-- WORK ITEM --
All that is needed is every line of the listing below that has "Deckenmontage".

-- EXERCISE DATA --
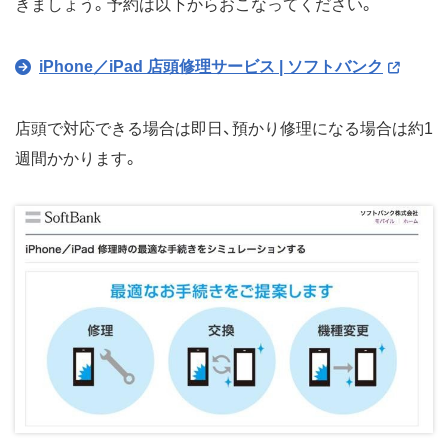
きましょう。予約は以下からおこなってください。
iPhone／iPad 店頭修理サービス | ソフトバンク
店頭で対応できる場合は即日、預かり修理になる場合は約1
週間かかります。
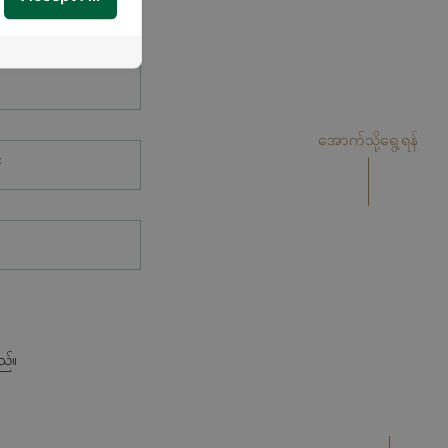
အောက်သို့ရွေ့ရန်
*
ည်။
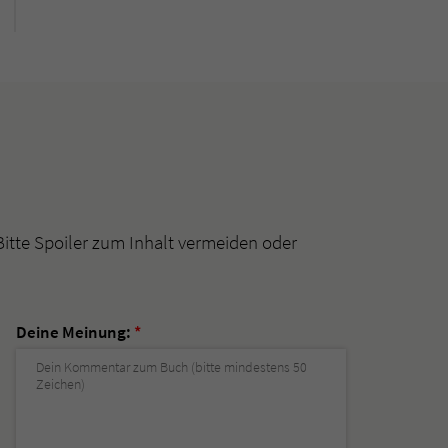
Bitte Spoiler zum Inhalt vermeiden oder
Deine Meinung:
*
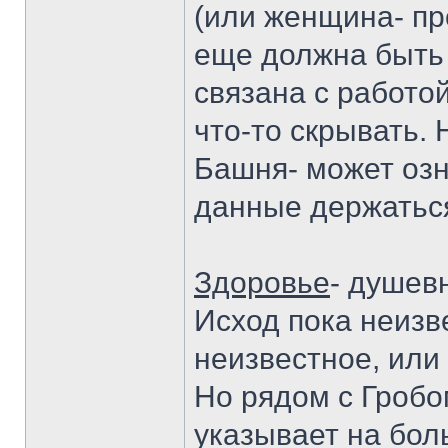
(или женщина- пр
еще должна быть 
связана с работой
что-то скрывать.
Башня- может озн
данные держаться
Здоровье
- душев
Исход пока неизв
неизвестное, или
Но рядом с Гробо
указывает на бол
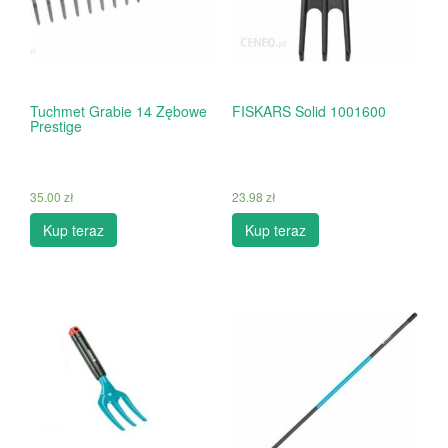
Tuchmet Grabie 14 Zębowe
FISKARS Solid 1001600
Prestige
35.00
zł
23.98
zł
Kup teraz
Kup teraz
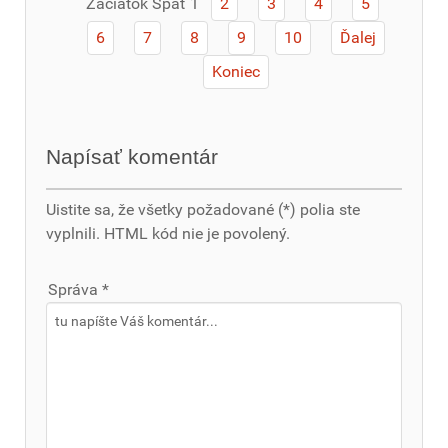
Začiatok
Späť
1
2
3
4
5
6
7
8
9
10
Ďalej
Koniec
Napísať komentár
Uistite sa, že všetky požadované (*) polia ste
vyplnili. HTML kód nie je povolený.
Správa *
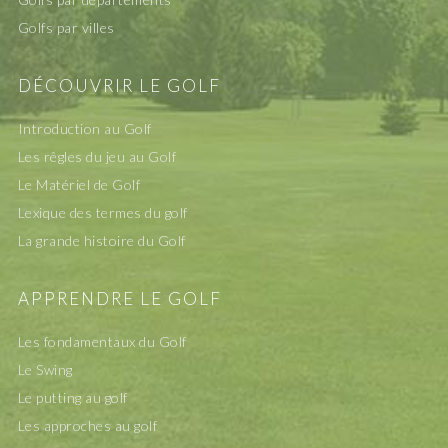
Golfs par villes
DÉCOUVRIR LE GOLF
Introduction au Golf
Les rêgles du jeu au Golf
Le Matériel de Golf
Lexique des termes du golf
La grande histoire du Golf
APPRENDRE LE GOLF
Les fondamentaux du Golf
Le Swing
Le putting au golf
Les approches au golf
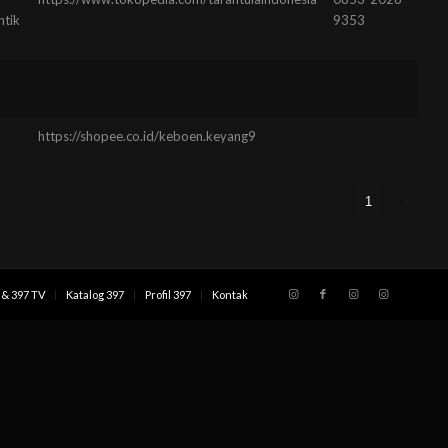
ntik
9353
https://shopee.co.id/keboen.keyang9
‹
1
›
& 397 TV
Katalog 397
Profil 397
Kontak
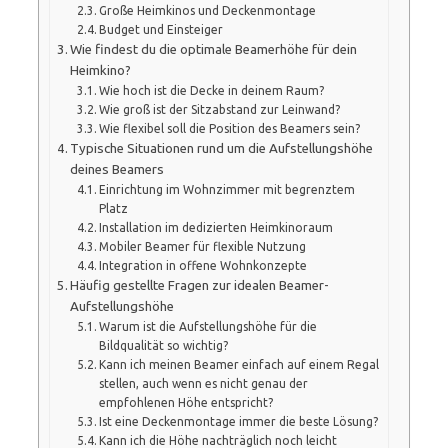
Große Heimkinos und Deckenmontage
Budget und Einsteiger
Wie findest du die optimale Beamerhöhe für dein
Heimkino?
Wie hoch ist die Decke in deinem Raum?
Wie groß ist der Sitzabstand zur Leinwand?
Wie flexibel soll die Position des Beamers sein?
Typische Situationen rund um die Aufstellungshöhe
deines Beamers
Einrichtung im Wohnzimmer mit begrenztem
Platz
Installation im dedizierten Heimkinoraum
Mobiler Beamer für flexible Nutzung
Integration in offene Wohnkonzepte
Häufig gestellte Fragen zur idealen Beamer-
Aufstellungshöhe
Warum ist die Aufstellungshöhe für die
Bildqualität so wichtig?
Kann ich meinen Beamer einfach auf einem Regal
stellen, auch wenn es nicht genau der
empfohlenen Höhe entspricht?
Ist eine Deckenmontage immer die beste Lösung?
Kann ich die Höhe nachträglich noch leicht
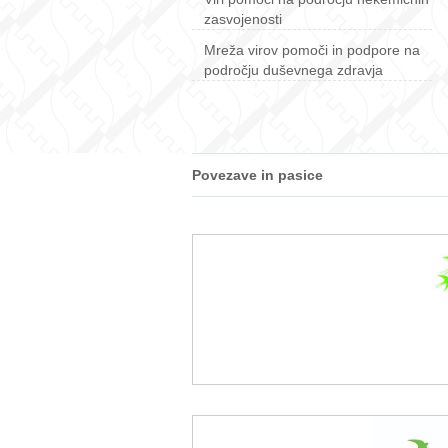
zasvojenosti
Mreža virov pomoči in podpore na
področju duševnega zdravja
Povezave in pasice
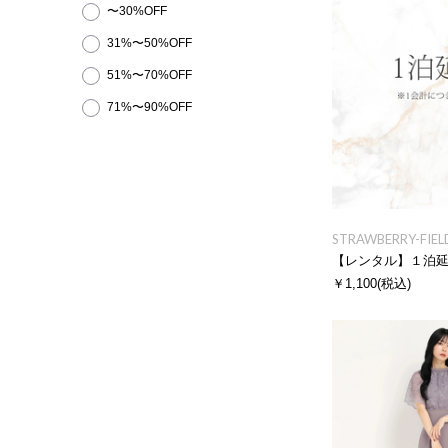
〜30%OFF
31%〜50%OFF
51%〜70%OFF
71%〜90%OFF
STRAWBERRY-FIEL
【レンタル】１泊
￥1,100
(税込)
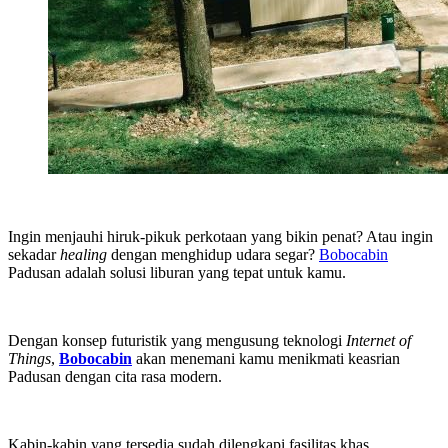
Ingin menjauhi hiruk-pikuk perkotaan yang bikin penat? Atau ingin
sekadar
healing
dengan menghidup udara segar?
Bobocabin
Padusan adalah solusi liburan yang tepat untuk kamu.
Dengan konsep futuristik yang mengusung teknologi
Internet of
Things
,
Bobocabin
akan menemani kamu menikmati keasrian
Padusan dengan cita rasa modern.
Kabin-kabin yang tersedia sudah dilengkapi fasilitas khas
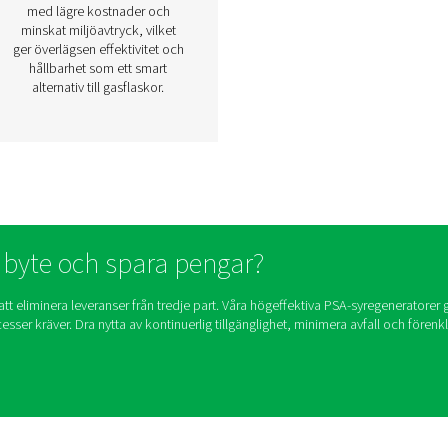
ade syregeneratorer gör att du kan producera syre direkt på din
tillförlitlighet för en mängd oli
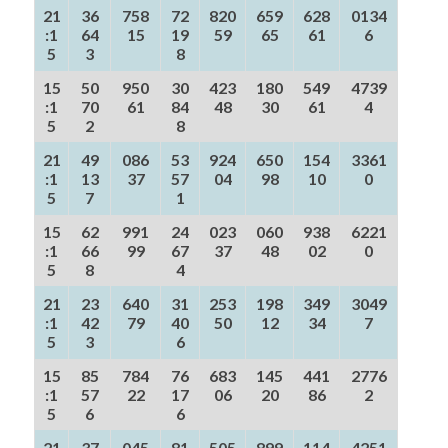
21
36
758
72
820
659
628
0134
:1
64
15
19
59
65
61
6
5
3
8
15
50
950
30
423
180
549
4739
:1
70
61
84
48
30
61
4
5
2
8
21
49
086
53
924
650
154
3361
:1
13
37
57
04
98
10
0
5
7
1
15
62
991
24
023
060
938
6221
:1
66
99
67
37
48
02
0
5
8
4
21
23
640
31
253
198
349
3049
:1
42
79
40
50
12
34
7
5
3
6
15
85
784
76
683
145
441
2776
:1
57
22
17
06
20
86
2
5
6
6
21
37
045
81
505
899
114
4251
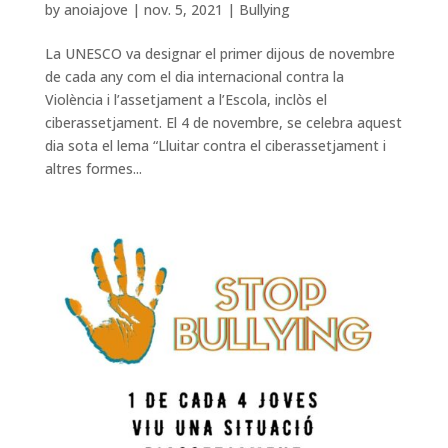
by
anoiajove
|
nov. 5, 2021
|
Bullying
La UNESCO va designar el primer dijous de novembre
de cada any com el dia internacional contra la
Violència i l’assetjament a l’Escola, inclòs el
ciberassetjament. El 4 de novembre, se celebra aquest
dia sota el lema “Lluitar contra el ciberassetjament i
altres formes...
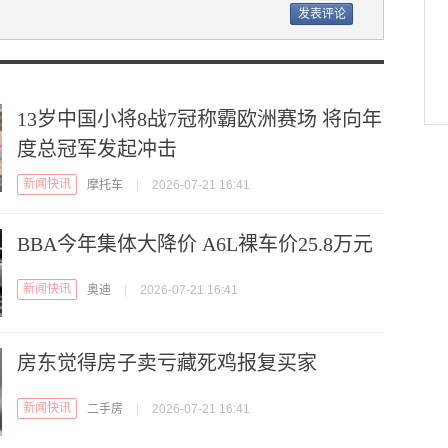
13岁中国小将8战7冠称霸欧洲赛场 将向年
度总冠军发起冲击
新闻快讯
摩托车
|
2026-07-21 16:41
BBA今年集体大降价 A6L裸车价25.8万元
新闻快讯
奥迪
|
2026-07-21 16:41
房东觉得房子卖亏藏死鸡报复买家
新闻快讯
二手房
|
2026-07-21 16:41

-- RESULT BELOW --
Große Heimkinos und Deckenmontage
Ist eine Deckenmontage immer die beste Lösung?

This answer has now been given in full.